On August 26, Arctic sea ice extent broke the record low set in 2007, and it has continued to decline since, dropping below 1.5 million square miles. That represents a 45 percent reduction in the area covered by sea ice compared to the 1980s and 1990s, according to the National Snow and Ice Data Center (NSIDC), and may be unprecedented in human history. The extent of sea ice that melted so far this year is equivalent to the size of Canada and Alaska combined.
The loss of sea ice initiates a feedback loop known as Arctic amplification. As sea ice melts, it exposes darker ocean waters to incoming solar radiation. The ocean then absorbs far more energy than had been the case when the brightly colored sea ice was present, and this increases water and air temperatures, thereby melting even more sea ice.
Peter Wadhams, the head of the polar ocean physics group at the University of Cambridge in the U.K., told BBC News on September 6 that the added heat from sea ice loss is equivalent to the warming from 20 years of carbon dioxide emissions. Carbon dioxide is the main greenhouse gas that is causing manmade global warming.
During the fall, when the sun sets once again and the Arctic Ocean begins to refreeze, the heat in the ocean gets released back into the atmosphere. Since the jet stream, which is a corridor of strong winds at upper levels of the atmosphere that generally blows from west to east across the northern mid-latitudes, is powered by the temperature difference between the Arctic and areas farther south, any alteration of that temperature difference is bound to alter the jet stream — with potentially profound implications. It just so happens that the jet stream steers day-to-day weather systems.
Francis published a study last year in which she showed that Arctic warming might already be causing the jet stream to become more amplified in a north-south direction. In other words, the fall and winter jet stream may be getting wavier.
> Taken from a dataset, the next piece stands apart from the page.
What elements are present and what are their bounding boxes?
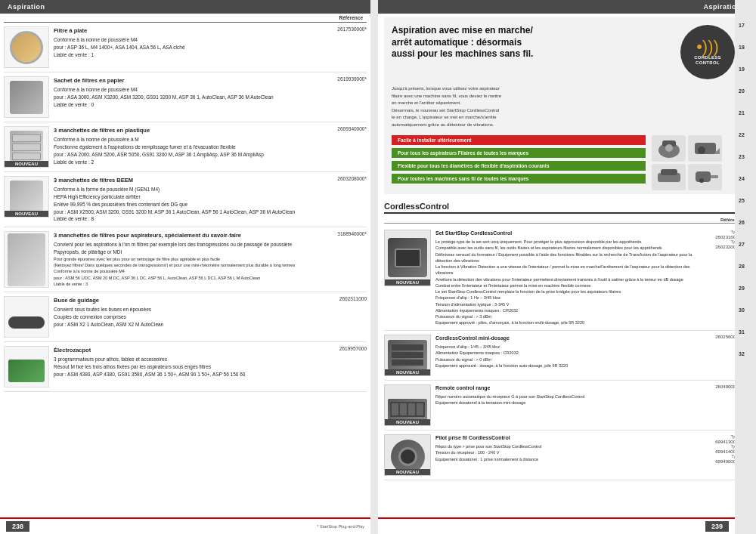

A more topsy-turvy jet stream can yield more extreme weather events, Francis said, because weather and climate extremes are often associated with large undulations in the jet stream that can take a long time to dissipate.
“We know that certain types of extreme weather events are related to weather that takes a long time to change,” Francis said.
While there are indications that the jet stream is slowing and may be more prone to making huge dips, or “troughs,” scientists have a limited ability to pinpoint how this will play out in the coming winter season.
“The locations of those waves really depends on other factors,” Francis said, such as El Niño and a natural climate pattern known as the Arctic Oscillation. “I can only say that it’s probably going to be a very interesting winter,” she said.
Francis’ work has linked Arctic warming to the unusually cold and snowy winters of 2009-10 and 2010-11, during which the U.S. East Coast and parts of Europe were pummeled by fierce winter storms and experienced cooler-than-average conditions. The winter of 2011-12 was much milder, by comparison, but Francis said it, too, was consistent with her research. Not all meteorologists agree on the Arctic connection theory, but that may change with time.
Jim Overland, an oceanographer at NOAA's Pacific Marine Environmental Laboratory, said the inconsistency of the past three winters doesn’t mean the Arctic connection hypothesis is invalid.
“People like direct causality, [the notion that] if you lose the ice every year it will cause the same effect,” Overland said. But the chaotic nature of the atmosphere means that all that scientists can say with a high degree of confidence is that “the number of [extreme] events somewhere are destined to increase” as a result of rapid Arctic climate change, Overland said.